Starting at the line below holding "чины тряски, появляется чувство страха." and stopping at the line holding "Localización", print every line exactly, both ends included, and leave the rest out.
Data records below:
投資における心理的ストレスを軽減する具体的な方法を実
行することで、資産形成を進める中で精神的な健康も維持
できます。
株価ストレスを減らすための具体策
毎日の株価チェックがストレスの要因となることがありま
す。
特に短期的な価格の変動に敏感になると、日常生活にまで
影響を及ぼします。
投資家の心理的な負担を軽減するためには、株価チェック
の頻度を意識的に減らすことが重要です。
End of Data records.
Data records below:
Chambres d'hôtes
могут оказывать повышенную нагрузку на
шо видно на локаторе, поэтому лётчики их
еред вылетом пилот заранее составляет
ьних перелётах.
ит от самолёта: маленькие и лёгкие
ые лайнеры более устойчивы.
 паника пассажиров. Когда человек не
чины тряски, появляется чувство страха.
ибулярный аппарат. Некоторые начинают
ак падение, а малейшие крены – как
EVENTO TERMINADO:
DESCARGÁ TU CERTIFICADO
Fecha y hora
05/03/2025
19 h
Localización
End of Data records.
• Answer section
чины тряски, появляется чувство страха.
ибулярный аппарат. Некоторые начинают
ак падение, а малейшие крены – как
EVENTO TERMINADO:
DESCARGÁ TU CERTIFICADO
Fecha y hora
05/03/2025
19 h
Localización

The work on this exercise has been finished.